Wishes don’t just come true. They’re only the target you paint around what you want. You still have to hit the bull’s-eye yourself.

summary :

Sarai has lived and breathed nightmares since she was six years old.

She believed she knew every horror and was beyond surprise.

She was wrong.

In the wake of tragedy, neither Lazlo nor Sarai are who they were before. One a god, the other a ghost, they struggle to grasp the new boundaries of their selves as dark-minded Minya holds them hostage, intent on vengeance against Weep.

Lazlo faces an unthinkable choice—save the woman he loves, or everyone else?—while Sarai feels more helpless than ever. But is she? Sometimes, only the direst need can teach us our own depths, and Sarai, the Muse of Nightmares, has not yet discovered what she’s capable of.

As humans and godspawn reel in the aftermath of the citadel’s near fall, a new foe shatters their fragile hopes, and the mysteries of the Mesarthim are resurrected: Where did the gods come from, and why? What was done with thousands of children born in the citadel nursery? And most important of all, as forgotten doors are opened and new worlds revealed: Must heroes always slay monsters, or is it possible to save them instead?

Love and hate, revenge and redemption, destruction and salvation all clash in this astonishing and heart-stopping sequel to the New York Times bestseller, Strange the Dreamer.

review :

Have you ever dreamed up something wild and improbable? Something that isn’t just in your mind but in your heart–your soul? These books are for those dreamers. The ones working toward those dreams and the ones who’ve realized them. The ones who’ve had others achieve them not knowing how precious they should regard them, and the ones who’ve reached their dreams only to find they are not quite what they had hoped they would be.

Lazlo and Sarai are dreamers.
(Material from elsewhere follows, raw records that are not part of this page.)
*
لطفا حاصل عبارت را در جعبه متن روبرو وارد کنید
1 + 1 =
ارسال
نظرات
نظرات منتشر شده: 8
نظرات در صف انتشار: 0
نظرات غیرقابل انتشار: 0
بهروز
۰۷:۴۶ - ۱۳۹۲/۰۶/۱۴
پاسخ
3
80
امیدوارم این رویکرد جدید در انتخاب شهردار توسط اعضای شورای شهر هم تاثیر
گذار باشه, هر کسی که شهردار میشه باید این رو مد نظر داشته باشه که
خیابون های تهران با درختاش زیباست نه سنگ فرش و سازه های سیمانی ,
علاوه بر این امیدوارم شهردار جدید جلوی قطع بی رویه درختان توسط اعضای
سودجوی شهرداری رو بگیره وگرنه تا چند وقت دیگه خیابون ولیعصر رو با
Their dreams are beautiful and kind. But Muse of Nightmares explores what can shatter or twist them into mere shadows of themselves. Dreams and nightmares are not so far apart. Laini Taylor effortlessly wove this thread in with another big theme in this book: what makes the different between a hero and a villain? Seen from different perspectives, the “good guys” might not be so great. The villain might be able to save everyone. The hero can destroy them all. Laini Taylor’s cast of characters is so diverse and flawed and lovely. One of the things most impactful in her books is the fact that the characters never shy away from their true selves. They do not bend to fit the plot; there’s no breaking of character here. The characters, and the character arcs, are gloriously complicated.

The world of Strange the Dreamer and Muse of Nightmares is so rich and beautiful that it’s hard not to crave more of it. The world-building here is fantastic; Muse picks up on it right where Strange left off. And the connections that appear, linking this story back to another beloved one by Laini Taylor, are both fun and curious.

I can’t wait to see what she’ll write next.

These books are like sugar and dreams–they’re so rich and sweet and beautiful, that you want to take your time sinking into them so you won’t overindulge. Still, you’ll be tempted to devour them all at once.

Muse of Nightmares is a perfect conclusion to this duology. It’s gorgeous. It’s terrifying. And it’s complicated. It’s . . . strange. And if you haven’t read either book yet, you should. Then you too can dream up something wild and improbable.